About this task:
The answer must be an exact reprint of the lines from the one with "Target: right kidney." through the final line of the data, with no pictures included.

Stored data
---

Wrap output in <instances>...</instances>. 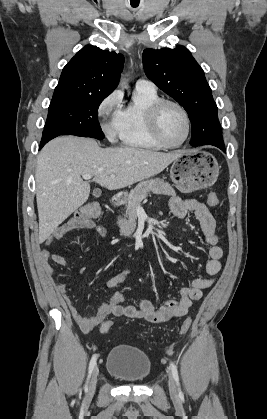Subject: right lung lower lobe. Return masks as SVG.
<instances>
[{"label": "right lung lower lobe", "mask_w": 267, "mask_h": 419, "mask_svg": "<svg viewBox=\"0 0 267 419\" xmlns=\"http://www.w3.org/2000/svg\"><path fill=\"white\" fill-rule=\"evenodd\" d=\"M54 137H56V135L52 133H48L47 135L43 134L39 149H41L49 140L53 139Z\"/></svg>", "instance_id": "obj_1"}]
</instances>
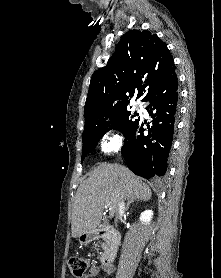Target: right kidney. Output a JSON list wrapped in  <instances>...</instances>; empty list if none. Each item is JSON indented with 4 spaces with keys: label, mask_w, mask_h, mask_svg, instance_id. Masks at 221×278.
Listing matches in <instances>:
<instances>
[{
    "label": "right kidney",
    "mask_w": 221,
    "mask_h": 278,
    "mask_svg": "<svg viewBox=\"0 0 221 278\" xmlns=\"http://www.w3.org/2000/svg\"><path fill=\"white\" fill-rule=\"evenodd\" d=\"M153 216V211L152 210H145L144 212L141 213L140 215V221L142 223H149L151 218Z\"/></svg>",
    "instance_id": "right-kidney-1"
}]
</instances>
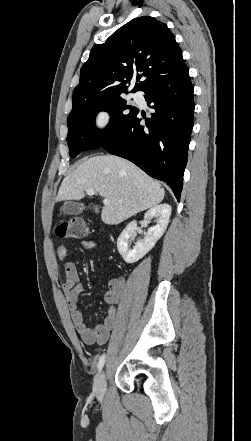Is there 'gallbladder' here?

---

Exercise solution:
Target: right kidney. Output a JSON list wrapped in  <instances>...</instances>; empty list if none. Each item is JSON indented with 4 spaces with keys: label, mask_w, mask_h, mask_svg, instance_id. Masks at 221×278.
Listing matches in <instances>:
<instances>
[{
    "label": "right kidney",
    "mask_w": 221,
    "mask_h": 278,
    "mask_svg": "<svg viewBox=\"0 0 221 278\" xmlns=\"http://www.w3.org/2000/svg\"><path fill=\"white\" fill-rule=\"evenodd\" d=\"M153 216V211L152 210H145L144 212L141 213L140 215V221L142 223H149L151 218Z\"/></svg>",
    "instance_id": "right-kidney-1"
}]
</instances>
Is there 'gallbladder' here?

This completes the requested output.